*1144The plaintiff Kezieann Clarke commenced this action, individually and on behalf of her infant child, against the City of New York to recover damages for personal injuries the child allegedly sustained as the result of an elevated blood lead level diagnosed after she had resided for one year in a temporary housing shelter. It is undisputed that the City neither owned nor operated the shelter. After issue was joined and discovery completed, the City moved, inter alia, for summary judgment dismissing the complaint. The City contended that because the placement of families in temporary shelters is discretionary conduct, it was immune from liability. Moreover, the City argued that even if its acts were ministerial, there was no special relationship between it and the child subjecting it to liability. The plaintiffs opposed the motion, asserting that there were triable issues of fact as to whether the City’s placement of them in the shelter, as well as the City’s biannual inspections of the premises, created a special relationship. The Supreme Court, inter alia, denied that branch of the City’s motion which was for summary judgment dismissing the complaint. We reverse the order insofar as appealed from.
The City made a prima facie showing that the administration of its mandate to provide temporary housing for homeless families is discretionary conduct for which it cannot be held liable (see Reid v City of N.Y., Human Resources Admin., 79 AD3d 839 [2010]; Rodriguez v City of New York, 20 AD3d 327 [2005]; Biro v Department of Social Servs./Human Resources Admin., 1 AD3d 302 [2003]). In opposition, the plaintiffs failed to raise a triable issue of fact. Thus, the issue of whether a special relationship existed need not be reached (see McLean v City of New York, 12 NY3d 194, 202 [2009]).

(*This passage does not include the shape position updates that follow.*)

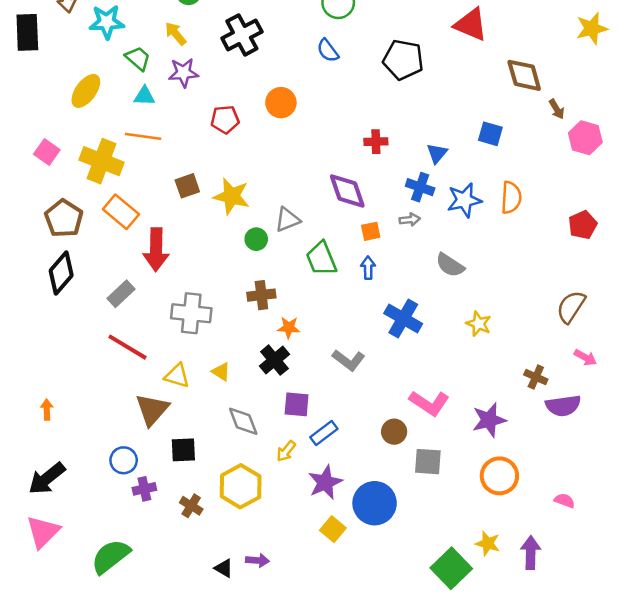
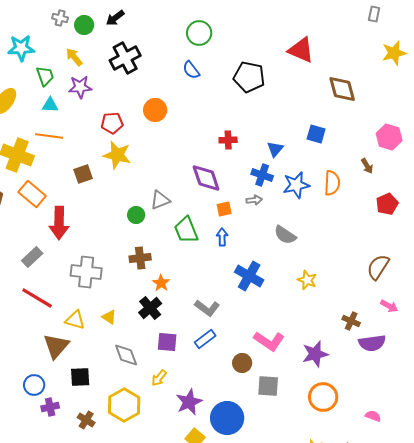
green trapezoid: (138, 58) -> (45, 76), turned 30
brown arrow: (557, 109) -> (367, 166), moved
yellow star: (232, 196) -> (117, 155), moved
orange star: (289, 328) -> (161, 283), turned 30
blue rectangle: (324, 433) -> (205, 339), moved

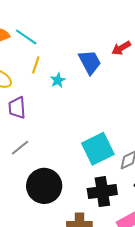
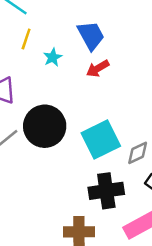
red arrow: (121, 48) -> (98, 68), moved
black circle: (44, 186) -> (45, 126), moved

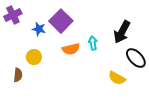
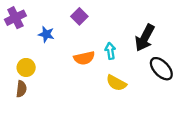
purple square: (61, 21) -> (79, 16), moved, size x0.6
yellow circle: (34, 57) -> (26, 67), moved
yellow semicircle: (117, 78) -> (116, 83), moved

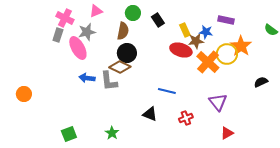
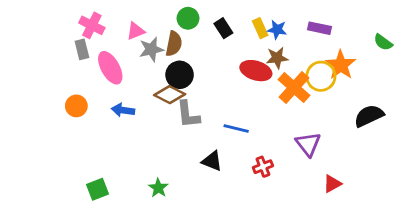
pink triangle: (96, 11) -> (136, 31), moved
yellow rectangle: (185, 30) -> (260, 28), moved
gray star: (87, 32) -> (151, 49), moved
blue star: (206, 32) -> (277, 30), moved
gray rectangle: (58, 35) -> (82, 49), turned -32
gray L-shape: (109, 81) -> (188, 114), moved
black semicircle: (261, 82) -> (369, 116), size x1.5
orange circle: (24, 94) -> (76, 106), moved
red triangle: (227, 133) -> (332, 184), moved

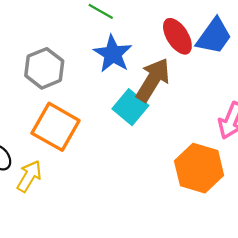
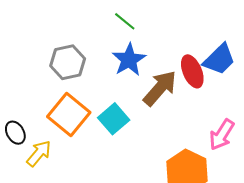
red ellipse: (177, 36) -> (192, 71), moved
cyan square: (130, 107) -> (114, 119), moved

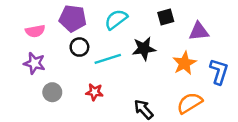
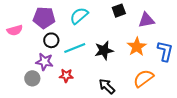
black star: (144, 49) -> (104, 50), moved
purple star: (34, 63) -> (44, 62), moved

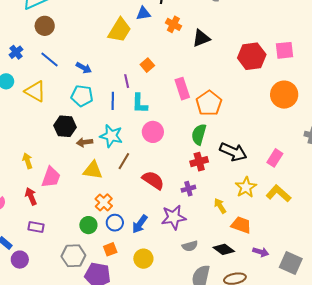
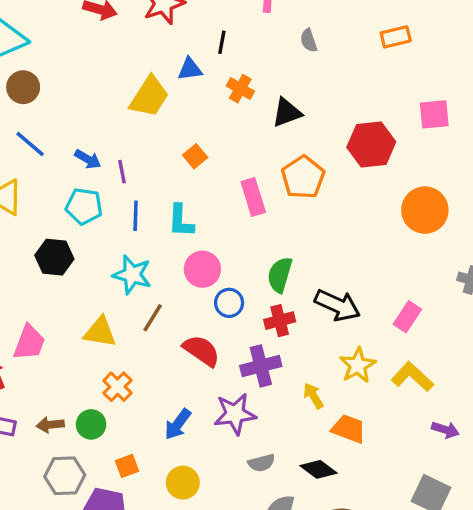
pink square: (284, 50) -> (434, 114), moved
purple line: (127, 81) -> (122, 172), moved
orange pentagon: (209, 103) -> (303, 177), moved
brown arrow: (85, 142) -> (50, 425), moved
purple cross: (188, 189) -> (261, 366), size x1.6
blue circle: (115, 223) -> (229, 303), moved
purple arrow: (261, 252) -> (445, 430), moved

The failure of the claims asserted on behalf of the infant plaintiff is fatal to the plaintiff mother’s derivative claims for loss of consortium and loss of services (see Kaisman v Hernandez, 61 AD3d 565 [2009]; Young v Robertshaw Controls Co., Uni-Line Div., 104 AD2d 84 [1984]).
Accordingly, the Supreme Court should have granted that branch of the City’s motion which was for summary judgment dismissing the complaint. Mastro, J.E, Skelos, Balkin and Roman, JJ., concur.